US 12,450,497 B2
Model optimization method, electronic device, and computer program product
Jiacheng Ni, Shanghai (CN); Zijia Wang, WeiFang (CN); Jinpeng Liu, Shanghai (CN); and Zhen Jia, Shanghai (CN)
Assigned to EMC IP Holding Company LLC, Hopkinton, MA (US)
Filed by EMC IP Holding Company LLC, Hopkinton, MA (US)
Filed on Aug. 16, 2021, as Appl. No. 17/402,769.
Claims priority of application No. 202110838386.3 (CN), filed on Jul. 23, 2021.
Prior Publication US 2023/0025148 A1, Jan. 26, 2023
Int. Cl. G06N 3/0985 (2023.01); G06F 11/34 (2006.01); G06N 20/00 (2019.01)

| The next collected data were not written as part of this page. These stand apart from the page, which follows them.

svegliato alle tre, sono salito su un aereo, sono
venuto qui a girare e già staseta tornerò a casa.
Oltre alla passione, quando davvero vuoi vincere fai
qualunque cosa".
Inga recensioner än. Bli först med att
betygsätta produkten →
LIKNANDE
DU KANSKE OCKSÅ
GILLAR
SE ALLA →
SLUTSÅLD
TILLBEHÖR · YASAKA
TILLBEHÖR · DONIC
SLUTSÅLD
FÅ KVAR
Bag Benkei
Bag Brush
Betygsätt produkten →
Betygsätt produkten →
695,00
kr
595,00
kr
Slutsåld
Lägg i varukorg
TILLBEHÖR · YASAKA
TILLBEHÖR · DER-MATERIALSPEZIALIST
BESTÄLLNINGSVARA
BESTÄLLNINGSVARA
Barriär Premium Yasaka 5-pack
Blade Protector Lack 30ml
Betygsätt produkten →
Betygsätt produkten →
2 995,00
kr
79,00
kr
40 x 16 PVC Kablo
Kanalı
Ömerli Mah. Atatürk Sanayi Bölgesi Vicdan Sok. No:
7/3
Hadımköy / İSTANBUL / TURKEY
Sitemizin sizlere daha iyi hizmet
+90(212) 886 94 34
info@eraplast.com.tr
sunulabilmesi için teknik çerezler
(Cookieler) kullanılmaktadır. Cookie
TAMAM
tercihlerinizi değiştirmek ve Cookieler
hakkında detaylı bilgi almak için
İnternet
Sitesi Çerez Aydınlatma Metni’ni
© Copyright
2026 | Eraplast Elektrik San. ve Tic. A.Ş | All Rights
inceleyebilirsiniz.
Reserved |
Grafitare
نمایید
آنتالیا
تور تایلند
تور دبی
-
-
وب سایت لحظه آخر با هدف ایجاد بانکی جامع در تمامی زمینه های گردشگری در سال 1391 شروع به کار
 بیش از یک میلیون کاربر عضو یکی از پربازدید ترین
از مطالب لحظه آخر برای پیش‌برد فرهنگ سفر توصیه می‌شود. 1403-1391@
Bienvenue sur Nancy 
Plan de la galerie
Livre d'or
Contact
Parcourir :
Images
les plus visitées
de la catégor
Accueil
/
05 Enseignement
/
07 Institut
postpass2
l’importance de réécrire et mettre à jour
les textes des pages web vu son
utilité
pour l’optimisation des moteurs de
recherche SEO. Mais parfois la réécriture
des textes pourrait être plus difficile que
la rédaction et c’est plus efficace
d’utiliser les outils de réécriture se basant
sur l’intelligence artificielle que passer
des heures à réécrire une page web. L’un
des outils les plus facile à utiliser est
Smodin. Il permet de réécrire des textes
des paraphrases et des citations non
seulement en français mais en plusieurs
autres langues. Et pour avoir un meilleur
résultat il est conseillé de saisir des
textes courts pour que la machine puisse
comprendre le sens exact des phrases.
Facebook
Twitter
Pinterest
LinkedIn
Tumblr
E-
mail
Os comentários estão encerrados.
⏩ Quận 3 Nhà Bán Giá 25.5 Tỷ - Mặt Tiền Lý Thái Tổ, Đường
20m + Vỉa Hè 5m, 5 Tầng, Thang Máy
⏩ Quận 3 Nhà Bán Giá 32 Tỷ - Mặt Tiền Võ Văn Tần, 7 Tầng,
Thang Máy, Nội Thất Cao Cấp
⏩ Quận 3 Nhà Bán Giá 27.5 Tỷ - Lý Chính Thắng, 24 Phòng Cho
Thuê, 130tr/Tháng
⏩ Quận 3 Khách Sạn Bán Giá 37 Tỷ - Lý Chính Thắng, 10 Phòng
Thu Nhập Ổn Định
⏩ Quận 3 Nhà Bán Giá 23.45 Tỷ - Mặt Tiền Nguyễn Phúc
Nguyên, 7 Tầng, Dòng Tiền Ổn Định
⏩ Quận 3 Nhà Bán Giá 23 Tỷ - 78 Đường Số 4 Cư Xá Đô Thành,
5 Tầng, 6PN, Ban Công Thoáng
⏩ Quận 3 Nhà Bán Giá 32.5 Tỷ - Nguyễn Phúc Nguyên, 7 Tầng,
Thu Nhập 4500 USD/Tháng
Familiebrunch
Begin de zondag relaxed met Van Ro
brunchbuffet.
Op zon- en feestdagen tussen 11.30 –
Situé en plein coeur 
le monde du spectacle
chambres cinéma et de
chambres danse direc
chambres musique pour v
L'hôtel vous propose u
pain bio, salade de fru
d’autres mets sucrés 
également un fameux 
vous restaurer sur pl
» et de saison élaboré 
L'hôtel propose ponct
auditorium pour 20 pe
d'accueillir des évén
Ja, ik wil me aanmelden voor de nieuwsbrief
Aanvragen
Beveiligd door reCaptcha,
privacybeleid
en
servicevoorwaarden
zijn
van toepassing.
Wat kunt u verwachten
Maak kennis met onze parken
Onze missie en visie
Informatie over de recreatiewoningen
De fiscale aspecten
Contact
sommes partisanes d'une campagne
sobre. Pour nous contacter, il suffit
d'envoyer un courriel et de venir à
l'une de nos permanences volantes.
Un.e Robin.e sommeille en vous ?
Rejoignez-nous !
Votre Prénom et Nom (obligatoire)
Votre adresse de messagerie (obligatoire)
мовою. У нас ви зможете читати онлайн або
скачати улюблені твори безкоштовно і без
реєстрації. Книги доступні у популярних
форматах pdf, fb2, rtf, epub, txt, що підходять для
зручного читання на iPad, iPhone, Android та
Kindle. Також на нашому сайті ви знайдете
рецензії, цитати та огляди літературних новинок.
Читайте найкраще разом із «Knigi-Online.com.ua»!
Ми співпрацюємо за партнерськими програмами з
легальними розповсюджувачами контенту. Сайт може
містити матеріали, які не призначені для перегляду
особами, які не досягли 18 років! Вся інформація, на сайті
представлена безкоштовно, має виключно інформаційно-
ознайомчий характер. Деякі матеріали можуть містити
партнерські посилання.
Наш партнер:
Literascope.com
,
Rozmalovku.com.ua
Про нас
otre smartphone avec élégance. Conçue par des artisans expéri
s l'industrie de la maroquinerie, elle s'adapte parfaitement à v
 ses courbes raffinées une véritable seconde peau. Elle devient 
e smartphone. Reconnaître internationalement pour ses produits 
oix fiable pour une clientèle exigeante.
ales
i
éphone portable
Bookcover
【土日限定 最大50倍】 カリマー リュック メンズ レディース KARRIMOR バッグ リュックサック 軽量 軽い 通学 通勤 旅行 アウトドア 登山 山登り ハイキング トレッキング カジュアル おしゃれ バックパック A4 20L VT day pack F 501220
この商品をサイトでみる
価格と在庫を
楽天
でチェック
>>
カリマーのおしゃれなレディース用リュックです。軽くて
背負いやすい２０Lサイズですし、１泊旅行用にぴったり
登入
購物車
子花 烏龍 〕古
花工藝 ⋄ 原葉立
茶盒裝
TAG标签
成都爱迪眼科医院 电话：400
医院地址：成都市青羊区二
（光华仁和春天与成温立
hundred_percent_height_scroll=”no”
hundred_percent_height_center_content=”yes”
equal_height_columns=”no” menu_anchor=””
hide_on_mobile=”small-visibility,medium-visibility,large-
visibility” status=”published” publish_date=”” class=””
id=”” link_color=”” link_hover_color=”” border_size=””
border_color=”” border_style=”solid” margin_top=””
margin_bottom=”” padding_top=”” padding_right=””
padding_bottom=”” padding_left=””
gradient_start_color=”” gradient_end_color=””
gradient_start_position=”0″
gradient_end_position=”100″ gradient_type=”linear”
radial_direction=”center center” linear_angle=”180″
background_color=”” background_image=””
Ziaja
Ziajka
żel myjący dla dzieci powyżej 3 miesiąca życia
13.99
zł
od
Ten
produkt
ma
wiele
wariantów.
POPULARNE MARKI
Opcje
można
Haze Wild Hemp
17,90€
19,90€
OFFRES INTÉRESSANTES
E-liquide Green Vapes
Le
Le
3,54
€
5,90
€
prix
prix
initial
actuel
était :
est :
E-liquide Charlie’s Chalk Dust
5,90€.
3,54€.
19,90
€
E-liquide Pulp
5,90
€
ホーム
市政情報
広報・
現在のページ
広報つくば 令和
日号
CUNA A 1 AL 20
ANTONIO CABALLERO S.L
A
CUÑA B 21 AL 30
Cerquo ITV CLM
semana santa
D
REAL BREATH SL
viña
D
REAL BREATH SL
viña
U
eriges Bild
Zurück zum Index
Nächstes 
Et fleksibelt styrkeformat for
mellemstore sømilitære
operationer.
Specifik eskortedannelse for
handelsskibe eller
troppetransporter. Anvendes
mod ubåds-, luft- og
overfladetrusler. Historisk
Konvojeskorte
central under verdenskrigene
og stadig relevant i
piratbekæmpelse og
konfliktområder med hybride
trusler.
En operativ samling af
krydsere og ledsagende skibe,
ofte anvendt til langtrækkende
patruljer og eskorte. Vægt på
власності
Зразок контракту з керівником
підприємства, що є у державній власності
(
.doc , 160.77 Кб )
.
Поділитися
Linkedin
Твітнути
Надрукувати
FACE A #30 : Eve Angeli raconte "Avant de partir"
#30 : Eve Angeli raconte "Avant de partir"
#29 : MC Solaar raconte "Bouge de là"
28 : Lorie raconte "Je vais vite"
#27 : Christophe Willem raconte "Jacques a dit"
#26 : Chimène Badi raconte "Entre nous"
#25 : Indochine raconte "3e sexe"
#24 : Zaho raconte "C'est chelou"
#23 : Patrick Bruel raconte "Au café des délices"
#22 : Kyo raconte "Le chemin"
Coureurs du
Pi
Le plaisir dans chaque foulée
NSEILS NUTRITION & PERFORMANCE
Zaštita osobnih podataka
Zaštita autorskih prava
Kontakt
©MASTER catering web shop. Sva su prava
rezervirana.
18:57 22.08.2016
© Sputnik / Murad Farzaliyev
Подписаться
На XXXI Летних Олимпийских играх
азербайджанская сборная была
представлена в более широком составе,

CPC G06N 3/0985 (2023.01) [G06F 11/3447 (2013.01); G06N 20/00 (2019.01)] 20 Claims
OG exemplary drawing
 
1. A method, comprising:
determining an initial learning rate combination for a deep learning model in a processor-based machine learning system, wherein the initial learning rate combination comprises a plurality of learning rates, each learning rate being determined for one of a plurality of layers of the deep learning model, and the plurality of learning rates comprising static learning rates and dynamic learning rates;
generating a coded representation of the initial learning rate combination in the processor-based machine learning system, wherein the coded representation comprises a plurality of entries for respective ones of the layers of the deep learning model, with each of the entries being configured to include a value denoting a particular selected one of the static learning rates and the dynamic learning rates for its corresponding one of the layers;
adjusting the initial learning rate combination in the processor-based machine learning system to obtain a target learning rate combination, by application of an annealing algorithm of the processor-based machine learning system to the coded representation;
training the deep learning model in the processor-based machine learning system utilizing the target learning rate combination; and
performing a recognition task in the processor-based machine learning system utilizing the trained deep learning model;
wherein an accuracy rate achieved by the processor-based machine learning system for the recognition task when the target learning rate combination is used to train the deep learning model is higher than or equal to a first threshold accuracy rate.